There was nothing to be done about my work shoes, but they were a dark brown anyway, and what we couldn’t clean off, didn’t show all that badly.

Then we were as straightened up as we could get and it was time to go. I wasn’t at all sure about this. I wondered if the witness had known the murder victim, and hoped to hell she hadn’t; that would be hard to deal with. I wondered if the woman was calm and composed, or bawling her head off or something.

Despite my flustered thoughts, I couldn’t help notice the looks we were getting as we made our way across the garage toward the main building.
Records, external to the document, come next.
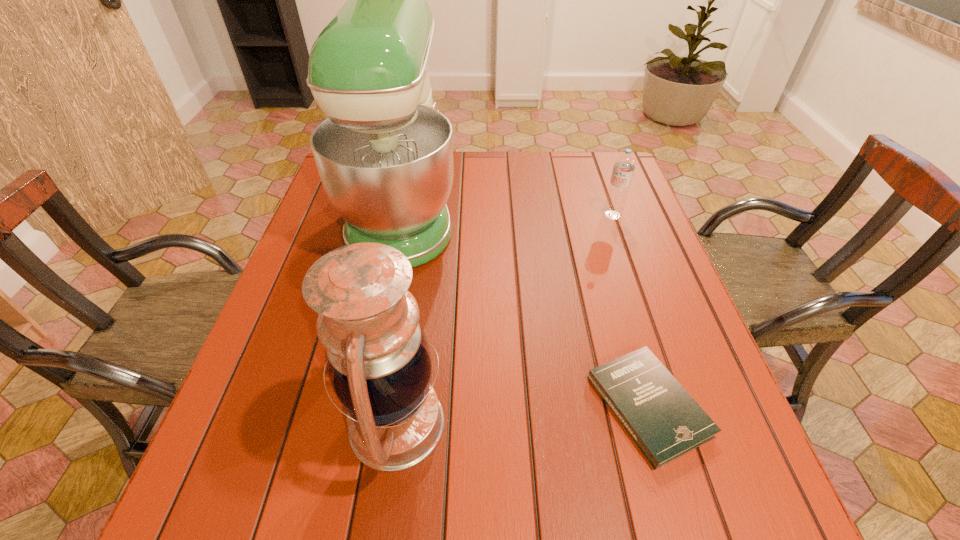 Identify the location of free space between the book and the water bottle. The width and height of the screenshot is (960, 540). (631, 310).

At what (x,y) coordinates should I click in order to perform the action: click on unoccupied position between the water bottle and the shortest object. Please return your answer as a coordinate pair (x, y). This screenshot has height=540, width=960. Looking at the image, I should click on (631, 310).

Locate an element on the screen. empty space between the second tallest object and the second shortest object is located at coordinates (504, 319).

You are a GUI agent. You are given a task and a screenshot of the screen. Output one action in this format:
    pyautogui.click(x=<x>, y=<y>)
    Task: Click on the free space between the book and the second tallest object
    
    Given the screenshot: What is the action you would take?
    pyautogui.click(x=522, y=415)

Where is `vacant space that is in between the mixer and the second shortest object`? Image resolution: width=960 pixels, height=540 pixels. vacant space that is in between the mixer and the second shortest object is located at coordinates (508, 213).

Where is `vacant space that is in between the water bottle and the second tallest object`? This screenshot has width=960, height=540. vacant space that is in between the water bottle and the second tallest object is located at coordinates (504, 319).

The width and height of the screenshot is (960, 540). Identify the location of blank region between the tallest object and the water bottle. [508, 213].

Identify which object is the second closest to the shortest object. Please provide its 2D coordinates. Your answer should be formatted as a tuple, i.e. [(x, y)], where the tuple contains the x and y coordinates of a point satisfying the conditions above.

[(384, 154)]

What are the coordinates of `the second closest object to the mixer` in the screenshot? It's located at (665, 422).

Where is `blank space that satisfies the following two spatial constraints: 1. on the controls of the mixer; 2. on the left side of the oil lamp`? blank space that satisfies the following two spatial constraints: 1. on the controls of the mixer; 2. on the left side of the oil lamp is located at coordinates (360, 423).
Or, on second thought, the looks that Wufei was getting. And Heero’s partner was very aware of them, if I could read his body language at all. What the hell? I sipped at my can of soda and tried not to look like I was noticing.

I waited until we exited the garage, walked across the lobby of the main building and had gotten into an elevator. We were, thankfully, alone. I watched while Heero punched the button for our floor, leaning surreptitiously on the rail, and then said ‘What, exactly, does the entire Preventors fleet of mechanics have against you, anyway?’

I thought Wufei was going to turn purple, his color escalating in a rather quick rush. I’d never seen him blush that hard before. He muttered something, but I couldn’t even hear it. I turned to Heero, but he was doing the stone face thing. ‘What?’ I asked no one in particular.

Heero... growled. ‘Rumor mill bullshit,’ he snorted, obviously irritated about it.

‘What rumors?’ I asked, looking from one of them to the other. Wufei looked like he’d swallowed something unpleasant and Heero kind of looked like he wanted to deck somebody.

It took a second, but Heero finally said, obviously picking his words carefully, ‘The popular explanation for Wufei’s... black eye was that I hit him.’

I cringed a little at the reminder of my having decked his partner and felt my own face warming. I glanced at Wufei and found that his expression of having swallowed ‘something bitter’ had escalated almost to ‘something poisonous’.

‘But why in the hell would you have punched your own partner?’ I blurted and Heero sighed gustily.

‘For making a pass at my...’ he began, swallowed and tried again. ‘For making a move on you.’

What?’ I choked out, starting to feel like I was watching a tennis match as I tried to look from one of them to the other.